## WHAT IS BEING ASKED:
Show the lines of the material that contain the word "minus".

## SOURCE MATERIAL:
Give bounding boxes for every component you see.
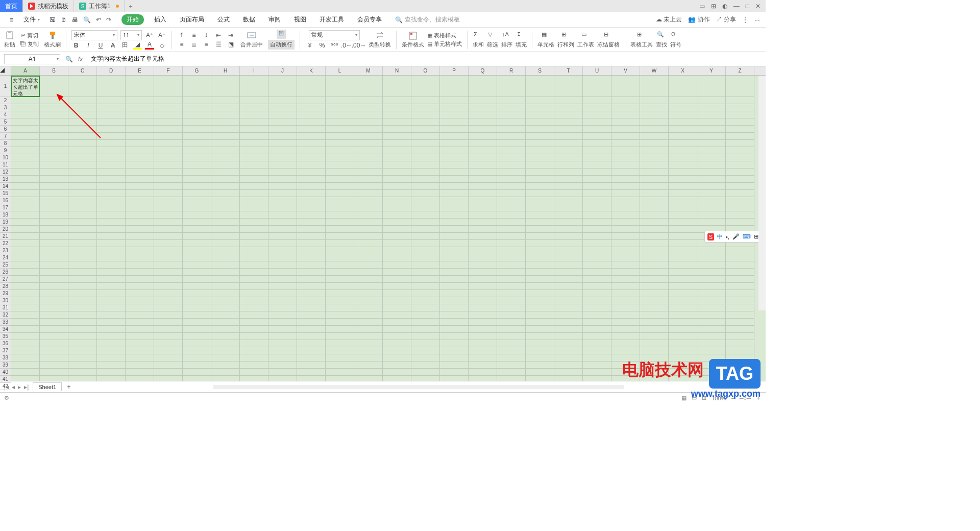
- cell-F9[interactable]: [154, 147, 183, 154]
- row-header-2[interactable]: 2: [0, 97, 11, 104]
- cell-E35[interactable]: [126, 333, 154, 340]
- cell-T21[interactable]: [554, 233, 583, 240]
- cell-I28[interactable]: [240, 283, 268, 290]
- cell-U14[interactable]: [583, 183, 611, 190]
- cell-Z24[interactable]: [726, 254, 754, 261]
- cell-X11[interactable]: [669, 161, 697, 168]
- cell-A10[interactable]: [11, 154, 40, 161]
- cell-T27[interactable]: [554, 276, 583, 283]
- cell-A19[interactable]: [11, 219, 40, 226]
- cell-W1[interactable]: [640, 76, 669, 97]
- cell-B25[interactable]: [40, 261, 68, 269]
- cell-S32[interactable]: [526, 311, 554, 319]
- freeze-button[interactable]: ⊟冻结窗格: [597, 31, 620, 49]
- cell-N3[interactable]: [383, 104, 411, 111]
- decimal-inc-button[interactable]: .0←: [342, 41, 351, 50]
- cell-M33[interactable]: [354, 319, 383, 326]
- cell-V13[interactable]: [611, 176, 640, 183]
- cell-G4[interactable]: [183, 111, 211, 118]
- cell-G9[interactable]: [183, 147, 211, 154]
- row-header-34[interactable]: 34: [0, 326, 11, 333]
- cell-V37[interactable]: [611, 347, 640, 354]
- cell-Q8[interactable]: [469, 140, 497, 147]
- cell-R1[interactable]: [497, 76, 526, 97]
- cell-W26[interactable]: [640, 269, 669, 276]
- cell-U4[interactable]: [583, 111, 611, 118]
- cell-F32[interactable]: [154, 311, 183, 319]
- cell-O32[interactable]: [411, 311, 440, 319]
- cell-Y1[interactable]: [697, 76, 726, 97]
- wrap-text-button[interactable]: 自动换行: [268, 40, 295, 50]
- cell-R32[interactable]: [497, 311, 526, 319]
- cell-K26[interactable]: [297, 269, 326, 276]
- col-header-P[interactable]: P: [440, 66, 469, 75]
- cell-F37[interactable]: [154, 347, 183, 354]
- cell-J17[interactable]: [268, 204, 297, 211]
- cell-N26[interactable]: [383, 269, 411, 276]
- cell-O20[interactable]: [411, 226, 440, 233]
- cell-I20[interactable]: [240, 226, 268, 233]
- cell-D17[interactable]: [97, 204, 126, 211]
- cell-D8[interactable]: [97, 140, 126, 147]
- cell-B1[interactable]: [40, 76, 68, 97]
- cell-U41[interactable]: [583, 376, 611, 381]
- cell-D5[interactable]: [97, 118, 126, 126]
- cell-Z18[interactable]: [726, 211, 754, 219]
- cell-K1[interactable]: [297, 76, 326, 97]
- cell-F40[interactable]: [154, 369, 183, 376]
- cell-R27[interactable]: [497, 276, 526, 283]
- cell-C1[interactable]: [68, 76, 97, 97]
- cell-T35[interactable]: [554, 333, 583, 340]
- cell-V15[interactable]: [611, 190, 640, 197]
- row-header-37[interactable]: 37: [0, 347, 11, 354]
- cell-E16[interactable]: [126, 197, 154, 204]
- cell-N4[interactable]: [383, 111, 411, 118]
- cell-E25[interactable]: [126, 261, 154, 269]
- row-header-15[interactable]: 15: [0, 190, 11, 197]
- cell-M24[interactable]: [354, 254, 383, 261]
- cell-A31[interactable]: [11, 304, 40, 311]
- cell-W11[interactable]: [640, 161, 669, 168]
- cell-P5[interactable]: [440, 118, 469, 126]
- cell-T30[interactable]: [554, 297, 583, 304]
- cell-E37[interactable]: [126, 347, 154, 354]
- cell-D15[interactable]: [97, 190, 126, 197]
- cell-E1[interactable]: [126, 76, 154, 97]
- cell-T1[interactable]: [554, 76, 583, 97]
- cell-T22[interactable]: [554, 240, 583, 247]
- cell-D2[interactable]: [97, 97, 126, 104]
- increase-font-button[interactable]: A⁺: [145, 31, 154, 39]
- row-header-39[interactable]: 39: [0, 361, 11, 369]
- cell-E38[interactable]: [126, 354, 154, 361]
- cell-J16[interactable]: [268, 197, 297, 204]
- cell-L16[interactable]: [326, 197, 354, 204]
- cell-D12[interactable]: [97, 168, 126, 176]
- cell-O14[interactable]: [411, 183, 440, 190]
- cell-G27[interactable]: [183, 276, 211, 283]
- cell-X33[interactable]: [669, 319, 697, 326]
- cell-H18[interactable]: [211, 211, 240, 219]
- cell-J29[interactable]: [268, 290, 297, 297]
- wrap-icon[interactable]: [277, 30, 286, 39]
- cell-D41[interactable]: [97, 376, 126, 381]
- cell-U28[interactable]: [583, 283, 611, 290]
- cell-M4[interactable]: [354, 111, 383, 118]
- cell-H6[interactable]: [211, 126, 240, 133]
- cell-C33[interactable]: [68, 319, 97, 326]
- paste-icon[interactable]: [5, 31, 14, 40]
- cell-I40[interactable]: [240, 369, 268, 376]
- cell-K16[interactable]: [297, 197, 326, 204]
- fill-color-button[interactable]: ◢: [133, 41, 142, 50]
- col-header-N[interactable]: N: [383, 66, 411, 75]
- cell-N39[interactable]: [383, 361, 411, 369]
- tab-templates[interactable]: 找稻壳模板: [23, 0, 74, 12]
- cell-Y19[interactable]: [697, 219, 726, 226]
- row-header-17[interactable]: 17: [0, 204, 11, 211]
- cell-F29[interactable]: [154, 290, 183, 297]
- tab-add-button[interactable]: ＋: [125, 0, 137, 12]
- cell-C16[interactable]: [68, 197, 97, 204]
- cell-H24[interactable]: [211, 254, 240, 261]
- cell-G23[interactable]: [183, 247, 211, 254]
- cell-R28[interactable]: [497, 283, 526, 290]
- cell-R30[interactable]: [497, 297, 526, 304]
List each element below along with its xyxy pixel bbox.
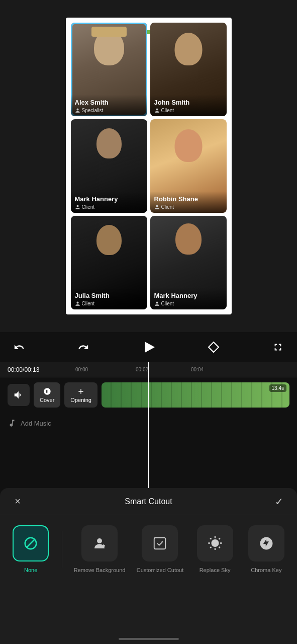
replace-sky-icon bbox=[208, 536, 223, 551]
ruler-marks: 00:00 00:02 00:04 bbox=[75, 362, 297, 377]
person-icon-mark2 bbox=[154, 301, 160, 306]
card-name-mark: Mark Hannery bbox=[75, 195, 143, 203]
cutout-option-none[interactable]: None bbox=[11, 525, 51, 574]
card-name-julia: Julia Smith bbox=[75, 292, 143, 300]
opening-label: Opening bbox=[70, 397, 91, 403]
card-info-mark: Mark Hannery Client bbox=[71, 191, 147, 213]
video-track-stripes bbox=[102, 382, 289, 408]
svg-point-2 bbox=[97, 538, 102, 543]
none-icon bbox=[23, 536, 38, 551]
cutout-option-chroma[interactable]: Chroma Key bbox=[246, 525, 286, 574]
custom-cutout-label: Customized Cutout bbox=[137, 567, 184, 574]
card-role-mark: Client bbox=[75, 204, 143, 210]
bottom-indicator bbox=[119, 638, 179, 640]
panel-title: Smart Cutout bbox=[125, 497, 172, 506]
remove-bg-icon bbox=[92, 536, 107, 551]
current-time: 00:00 bbox=[8, 366, 23, 373]
card-info-alex: Alex Smith Specialist bbox=[71, 95, 147, 116]
photo-grid: Alex Smith Specialist John Smith Client bbox=[66, 18, 232, 314]
person-icon-julia bbox=[75, 301, 80, 306]
grid-card-mark-hannery[interactable]: Mark Hannery Client bbox=[71, 119, 147, 213]
smart-cutout-panel: × Smart Cutout ✓ None bbox=[0, 488, 297, 644]
separator-1 bbox=[62, 531, 62, 568]
ruler-mark-0: 00:00 bbox=[75, 367, 88, 372]
undo-button[interactable] bbox=[10, 338, 28, 356]
play-button[interactable] bbox=[139, 337, 159, 357]
keyframe-button[interactable] bbox=[205, 338, 223, 356]
card-role-john: Client bbox=[154, 108, 223, 113]
replace-sky-icon-wrap bbox=[197, 525, 233, 561]
audio-track-icon bbox=[8, 384, 30, 406]
grid-card-john-smith[interactable]: John Smith Client bbox=[150, 23, 227, 116]
svg-line-1 bbox=[27, 540, 35, 547]
card-info-robbin: Robbin Shane Client bbox=[150, 191, 227, 213]
timeline-playhead[interactable] bbox=[148, 362, 149, 488]
cover-icon bbox=[43, 387, 51, 395]
person-icon-john bbox=[154, 108, 160, 113]
video-preview: Alex Smith Specialist John Smith Client bbox=[0, 0, 297, 332]
replace-sky-label: Replace Sky bbox=[200, 567, 231, 574]
chroma-key-icon bbox=[259, 536, 274, 551]
person-icon-mark bbox=[75, 204, 80, 210]
panel-confirm-button[interactable]: ✓ bbox=[272, 494, 287, 509]
card-role-robbin: Client bbox=[154, 204, 223, 210]
remove-bg-icon-wrap bbox=[81, 525, 118, 561]
chroma-key-label: Chroma Key bbox=[251, 567, 281, 574]
card-name-robbin: Robbin Shane bbox=[154, 195, 223, 203]
card-info-julia: Julia Smith Client bbox=[71, 288, 147, 309]
person-icon-robbin bbox=[154, 204, 160, 210]
cutout-option-remove-bg[interactable]: Remove Background bbox=[74, 525, 126, 574]
panel-close-button[interactable]: × bbox=[10, 494, 25, 509]
play-icon bbox=[145, 342, 155, 353]
card-name-mark2: Mark Hannery bbox=[154, 292, 223, 300]
none-label: None bbox=[24, 567, 37, 574]
cutout-option-custom[interactable]: Customized Cutout bbox=[137, 525, 184, 574]
plus-icon bbox=[77, 387, 85, 395]
card-name-john: John Smith bbox=[154, 99, 223, 107]
grid-card-mark-hannery-2[interactable]: Mark Hannery Client bbox=[150, 216, 227, 309]
grid-card-julia-smith[interactable]: Julia Smith Client bbox=[71, 216, 147, 309]
none-icon-wrap bbox=[13, 525, 49, 561]
person-icon-alex bbox=[75, 108, 80, 113]
svg-rect-3 bbox=[154, 538, 166, 549]
grid-card-robbin-shane[interactable]: Robbin Shane Client bbox=[150, 119, 227, 213]
opening-chip[interactable]: Opening bbox=[64, 382, 97, 408]
card-info-john: John Smith Client bbox=[150, 95, 227, 116]
chroma-key-icon-wrap bbox=[248, 525, 284, 561]
add-music-label: Add Music bbox=[21, 420, 51, 427]
cover-chip[interactable]: Cover bbox=[34, 382, 60, 408]
remove-bg-label: Remove Background bbox=[74, 567, 126, 574]
panel-header: × Smart Cutout ✓ bbox=[0, 488, 297, 515]
fullscreen-button[interactable] bbox=[269, 338, 287, 356]
ruler-mark-2: 00:04 bbox=[191, 367, 204, 372]
redo-button[interactable] bbox=[74, 338, 92, 356]
card-role-julia: Client bbox=[75, 301, 143, 306]
grid-card-alex-smith[interactable]: Alex Smith Specialist bbox=[71, 23, 147, 116]
card-role-alex: Specialist bbox=[75, 108, 143, 113]
music-note-icon bbox=[8, 419, 17, 428]
cutout-option-replace-sky[interactable]: Replace Sky bbox=[195, 525, 235, 574]
cover-label: Cover bbox=[40, 397, 54, 403]
ruler-mark-1: 00:02 bbox=[136, 367, 148, 372]
timeline-area: 00:00/00:13 00:00 00:02 00:04 Cover Open… bbox=[0, 362, 297, 488]
card-info-mark2: Mark Hannery Client bbox=[150, 288, 227, 309]
card-name-alex: Alex Smith bbox=[75, 99, 143, 107]
video-track[interactable]: 13.4s bbox=[102, 382, 289, 408]
custom-cutout-icon bbox=[152, 536, 167, 551]
controls-bar bbox=[0, 332, 297, 362]
custom-cutout-icon-wrap bbox=[142, 525, 178, 561]
total-time: 00:13 bbox=[24, 366, 39, 373]
time-display: 00:00/00:13 bbox=[8, 366, 39, 373]
card-role-mark2: Client bbox=[154, 301, 223, 306]
cutout-options: None Remove Background bbox=[0, 515, 297, 579]
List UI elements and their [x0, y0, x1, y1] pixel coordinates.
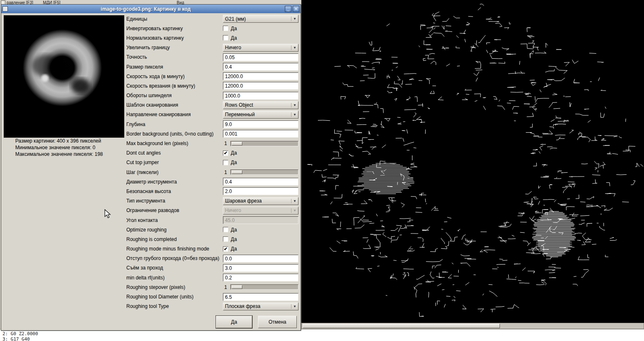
- form-row-scan-direction: Направление сканированияПеременный▼: [125, 110, 298, 119]
- roughing-stepover-slider-handle[interactable]: [232, 285, 242, 289]
- donut-image: [4, 15, 124, 138]
- chevron-down-icon: ▼: [291, 208, 297, 213]
- plunge-rate-label: Скорость врезания (в минуту): [125, 83, 223, 89]
- roughing-offset-input[interactable]: 0.0: [223, 255, 298, 262]
- roughing-tool-diameter-control: 6.5: [223, 293, 298, 301]
- contact-angle-label: Угол контакта: [125, 217, 223, 223]
- optimize-roughing-checkbox-label: Да: [231, 227, 237, 233]
- invert-image-label: Инвертировать картинку: [125, 26, 223, 31]
- form-row-optimize-roughing: Optimize roughingДа: [125, 225, 298, 234]
- toolpath-preview-area[interactable]: [301, 0, 644, 323]
- chevron-down-icon: ▼: [291, 199, 297, 203]
- border-background-label: Border background (units, 0=no cutting): [125, 131, 223, 137]
- plunge-rate-input[interactable]: 12000.0: [223, 82, 298, 90]
- minimize-button[interactable]: _: [285, 6, 291, 12]
- pixel-size-input[interactable]: 0.4: [223, 63, 298, 71]
- roughing-minus-finishing-checkbox[interactable]: ✔: [223, 246, 228, 252]
- expand-border-control: Ничего▼: [223, 44, 298, 52]
- roughing-tool-diameter-input[interactable]: 6.5: [223, 293, 298, 301]
- form-row-roughing-tool-diameter: Roughing tool Diameter (units)6.5: [125, 292, 298, 301]
- roughing-minus-finishing-control: ✔Да: [223, 246, 298, 252]
- depth-per-pass-label: Съём за проход: [125, 265, 223, 271]
- dont-cut-angles-checkbox[interactable]: ✔: [223, 150, 228, 156]
- dont-cut-angles-control: ✔Да: [223, 150, 298, 156]
- scan-pattern-select[interactable]: Rows Object▼: [223, 101, 298, 109]
- horizontal-scrollbar[interactable]: [301, 323, 644, 329]
- roughing-stepover-value: 1: [223, 284, 227, 290]
- step-pixels-control: 1: [223, 169, 298, 175]
- form-row-scan-pattern: Шаблон сканированияRows Object▼: [125, 100, 298, 110]
- gcode-line[interactable]: 3: G17 G40: [0, 336, 644, 341]
- optimize-roughing-control: Да: [223, 227, 298, 233]
- form-row-feed-rate: Скорость хода (в минуту)12000.0: [125, 72, 298, 81]
- roughing-stepover-slider[interactable]: [230, 284, 298, 290]
- feed-rate-label: Скорость хода (в минуту): [125, 74, 223, 79]
- optimize-roughing-checkbox[interactable]: [223, 227, 228, 232]
- tool-diameter-input[interactable]: 0.4: [223, 178, 298, 186]
- scan-direction-label: Направление сканирования: [125, 112, 223, 117]
- form-row-roughing-stepover: Roughing stepover (pixels)1: [125, 282, 298, 292]
- source-image-preview: [4, 15, 124, 138]
- cut-top-jumper-label: Cut top jumper: [125, 160, 223, 165]
- roughing-tool-type-select[interactable]: Плоская фреза▼: [223, 303, 298, 310]
- chevron-down-icon: ▼: [291, 112, 297, 117]
- form-row-units: ЕдиницыG21 (мм)▼: [125, 14, 298, 24]
- chevron-down-icon: ▼: [291, 103, 297, 107]
- step-pixels-label: Шаг (пиксели): [125, 169, 223, 175]
- form-row-roughing-offset: Отступ грубого прохода (0=без прохода)0.…: [125, 254, 298, 263]
- min-delta-rf-label: min delta rf(units): [125, 275, 223, 281]
- tool-diameter-control: 0.4: [223, 178, 298, 186]
- cancel-button[interactable]: Отмена: [258, 316, 297, 328]
- form-row-roughing-tool-type: Roughing tool TypeПлоская фреза▼: [125, 302, 298, 311]
- border-background-control: 0.001: [223, 130, 298, 138]
- roughing-is-completed-control: Да: [223, 236, 298, 242]
- normalize-image-checkbox[interactable]: [223, 35, 228, 41]
- step-pixels-slider[interactable]: [230, 169, 298, 175]
- scan-direction-select[interactable]: Переменный▼: [223, 111, 298, 119]
- toolpath-canvas[interactable]: [301, 0, 644, 323]
- tool-type-value: Шаровая фреза: [225, 198, 290, 204]
- dont-cut-angles-checkbox-label: Да: [231, 150, 237, 156]
- scan-direction-control: Переменный▼: [223, 111, 298, 119]
- lace-bounding-label: Ограничение разводов: [125, 207, 223, 213]
- image-max-pixel-text: Максимальное значение пикселя: 198: [15, 151, 103, 157]
- units-select[interactable]: G21 (мм)▼: [223, 15, 298, 23]
- tool-type-select[interactable]: Шаровая фреза▼: [223, 197, 298, 205]
- dialog-titlebar[interactable]: image-to-gcode3.png: Картинку в код _ ✕: [1, 5, 301, 13]
- pixel-size-label: Размер пикселя: [125, 64, 223, 70]
- cut-top-jumper-checkbox[interactable]: [223, 160, 228, 165]
- min-delta-rf-input[interactable]: 0.2: [223, 274, 298, 281]
- safety-height-input[interactable]: 2.0: [223, 187, 298, 195]
- roughing-tool-type-value: Плоская фреза: [225, 303, 290, 309]
- ok-button[interactable]: Да: [216, 316, 252, 328]
- expand-border-select[interactable]: Ничего▼: [223, 44, 298, 52]
- form-row-depth-per-pass: Съём за проход3.0: [125, 263, 298, 273]
- invert-image-checkbox[interactable]: [223, 26, 228, 31]
- form-row-safety-height: Безопасная высота2.0: [125, 186, 298, 196]
- close-button[interactable]: ✕: [293, 6, 299, 12]
- settings-form: ЕдиницыG21 (мм)▼Инвертировать картинкуДа…: [125, 14, 298, 311]
- form-row-pixel-size: Размер пикселя0.4: [125, 62, 298, 72]
- depth-per-pass-input[interactable]: 3.0: [223, 264, 298, 272]
- roughing-offset-label: Отступ грубого прохода (0=без прохода): [125, 255, 223, 261]
- depth-input[interactable]: 9.0: [223, 120, 298, 128]
- form-row-spindle-speed: Обороты шпинделя1000.0: [125, 91, 298, 100]
- border-background-input[interactable]: 0.001: [223, 130, 298, 138]
- horizontal-scrollbar-thumb[interactable]: [303, 324, 500, 328]
- max-background-len-slider[interactable]: [230, 141, 298, 146]
- pixel-size-control: 0.4: [223, 63, 298, 71]
- chevron-down-icon: ▼: [291, 17, 297, 21]
- max-background-len-slider-handle[interactable]: [232, 142, 242, 145]
- form-row-max-background-len: Max background len (pixels)1: [125, 138, 298, 148]
- roughing-is-completed-checkbox[interactable]: [223, 236, 228, 242]
- roughing-is-completed-label: Roughing is completed: [125, 236, 223, 242]
- step-pixels-slider-handle[interactable]: [232, 170, 242, 174]
- spindle-speed-input[interactable]: 1000.0: [223, 92, 298, 100]
- feed-rate-input[interactable]: 12000.0: [223, 72, 298, 80]
- spindle-speed-control: 1000.0: [223, 92, 298, 100]
- dont-cut-angles-label: Dont cut angles: [125, 150, 223, 156]
- tolerance-input[interactable]: 0.05: [223, 53, 298, 61]
- form-row-tool-type: Тип инструментаШаровая фреза▼: [125, 196, 298, 206]
- expand-border-label: Увеличить границу: [125, 45, 223, 50]
- lace-bounding-control: Ничего▼: [223, 207, 298, 215]
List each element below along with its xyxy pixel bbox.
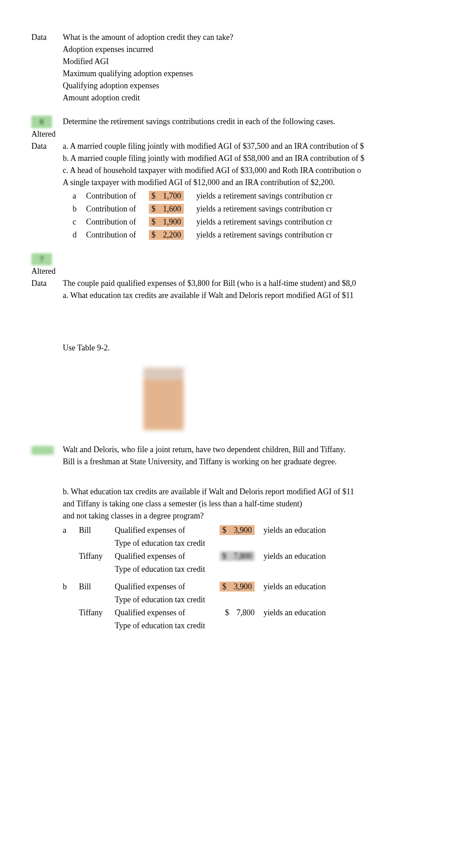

## ANSWER FOR THE TASK:
- roughing-minus-finishing-checkbox[interactable]: ✔: [223, 246, 228, 252]
- roughing-minus-finishing-control: ✔Да: [223, 246, 298, 252]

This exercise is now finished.